> **TASK REQUIREMENTS**
Reproduce precisely the lines of the listing below, starting with the line that contains "tốt thì cả thân" and stopping after the line that contains "ghét chủ nầy mà"; include nothing else.
>>>>
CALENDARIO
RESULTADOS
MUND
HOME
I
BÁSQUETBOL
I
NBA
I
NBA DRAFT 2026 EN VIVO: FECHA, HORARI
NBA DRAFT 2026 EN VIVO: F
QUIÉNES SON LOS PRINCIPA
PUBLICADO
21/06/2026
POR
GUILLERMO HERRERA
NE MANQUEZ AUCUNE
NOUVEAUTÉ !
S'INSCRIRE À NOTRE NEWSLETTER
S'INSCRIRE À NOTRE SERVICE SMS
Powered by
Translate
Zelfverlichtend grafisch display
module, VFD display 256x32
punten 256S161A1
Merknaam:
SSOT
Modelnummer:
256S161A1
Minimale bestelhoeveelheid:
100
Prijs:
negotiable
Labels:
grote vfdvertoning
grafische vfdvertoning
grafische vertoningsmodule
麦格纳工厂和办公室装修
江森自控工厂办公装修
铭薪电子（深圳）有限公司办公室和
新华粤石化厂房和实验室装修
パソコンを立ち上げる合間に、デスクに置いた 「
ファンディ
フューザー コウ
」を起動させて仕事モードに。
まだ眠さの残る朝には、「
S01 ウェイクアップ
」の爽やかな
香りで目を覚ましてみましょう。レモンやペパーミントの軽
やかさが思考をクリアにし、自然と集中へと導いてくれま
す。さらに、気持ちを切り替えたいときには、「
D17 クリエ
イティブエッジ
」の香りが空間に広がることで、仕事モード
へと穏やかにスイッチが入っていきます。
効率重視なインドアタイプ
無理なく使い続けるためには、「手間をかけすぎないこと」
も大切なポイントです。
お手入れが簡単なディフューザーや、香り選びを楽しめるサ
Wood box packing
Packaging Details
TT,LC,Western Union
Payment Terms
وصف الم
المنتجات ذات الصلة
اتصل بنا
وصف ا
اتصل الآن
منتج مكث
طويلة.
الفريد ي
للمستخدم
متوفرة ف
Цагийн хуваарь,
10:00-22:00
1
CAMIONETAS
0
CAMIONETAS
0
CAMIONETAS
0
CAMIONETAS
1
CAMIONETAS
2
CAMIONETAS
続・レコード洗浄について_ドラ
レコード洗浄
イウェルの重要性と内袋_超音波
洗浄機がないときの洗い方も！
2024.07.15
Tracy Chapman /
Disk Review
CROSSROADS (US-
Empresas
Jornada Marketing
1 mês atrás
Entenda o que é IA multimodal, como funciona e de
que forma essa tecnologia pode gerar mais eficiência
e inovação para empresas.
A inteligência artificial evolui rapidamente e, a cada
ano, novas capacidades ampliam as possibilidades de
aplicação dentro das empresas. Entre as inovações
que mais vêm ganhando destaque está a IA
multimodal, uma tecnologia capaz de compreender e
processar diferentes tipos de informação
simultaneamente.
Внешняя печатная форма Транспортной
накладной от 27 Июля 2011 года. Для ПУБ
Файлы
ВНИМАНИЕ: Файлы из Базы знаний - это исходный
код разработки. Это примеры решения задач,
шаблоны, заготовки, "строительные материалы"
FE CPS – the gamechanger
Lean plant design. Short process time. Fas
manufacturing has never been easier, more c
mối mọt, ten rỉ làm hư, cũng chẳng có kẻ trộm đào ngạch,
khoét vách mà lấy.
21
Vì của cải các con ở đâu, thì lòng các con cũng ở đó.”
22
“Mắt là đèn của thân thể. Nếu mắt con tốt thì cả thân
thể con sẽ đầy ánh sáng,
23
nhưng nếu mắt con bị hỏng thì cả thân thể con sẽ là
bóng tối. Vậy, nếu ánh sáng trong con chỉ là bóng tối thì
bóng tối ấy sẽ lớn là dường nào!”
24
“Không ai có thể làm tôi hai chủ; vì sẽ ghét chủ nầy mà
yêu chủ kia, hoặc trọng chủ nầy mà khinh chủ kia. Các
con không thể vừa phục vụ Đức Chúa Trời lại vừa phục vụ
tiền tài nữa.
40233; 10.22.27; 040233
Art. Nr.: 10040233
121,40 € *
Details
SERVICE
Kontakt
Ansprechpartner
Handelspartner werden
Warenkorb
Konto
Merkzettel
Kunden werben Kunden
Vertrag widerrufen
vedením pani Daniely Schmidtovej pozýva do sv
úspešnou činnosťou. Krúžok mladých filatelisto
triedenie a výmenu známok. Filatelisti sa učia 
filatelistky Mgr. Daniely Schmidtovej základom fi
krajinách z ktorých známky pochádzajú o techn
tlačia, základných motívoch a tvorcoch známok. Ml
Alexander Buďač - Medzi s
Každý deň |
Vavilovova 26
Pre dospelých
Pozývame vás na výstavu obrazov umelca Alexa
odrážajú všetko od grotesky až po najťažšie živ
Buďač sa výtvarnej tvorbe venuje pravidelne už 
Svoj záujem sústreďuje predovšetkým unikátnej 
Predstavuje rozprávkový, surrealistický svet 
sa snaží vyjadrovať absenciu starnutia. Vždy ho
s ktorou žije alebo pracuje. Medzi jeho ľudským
<<<<
> **EXERCISE ANSWER**
“Mắt là đèn của thân thể. Nếu mắt con tốt thì cả thân
thể con sẽ đầy ánh sáng,
23
nhưng nếu mắt con bị hỏng thì cả thân thể con sẽ là
bóng tối. Vậy, nếu ánh sáng trong con chỉ là bóng tối thì
bóng tối ấy sẽ lớn là dường nào!”
24
“Không ai có thể làm tôi hai chủ; vì sẽ ghét chủ nầy mà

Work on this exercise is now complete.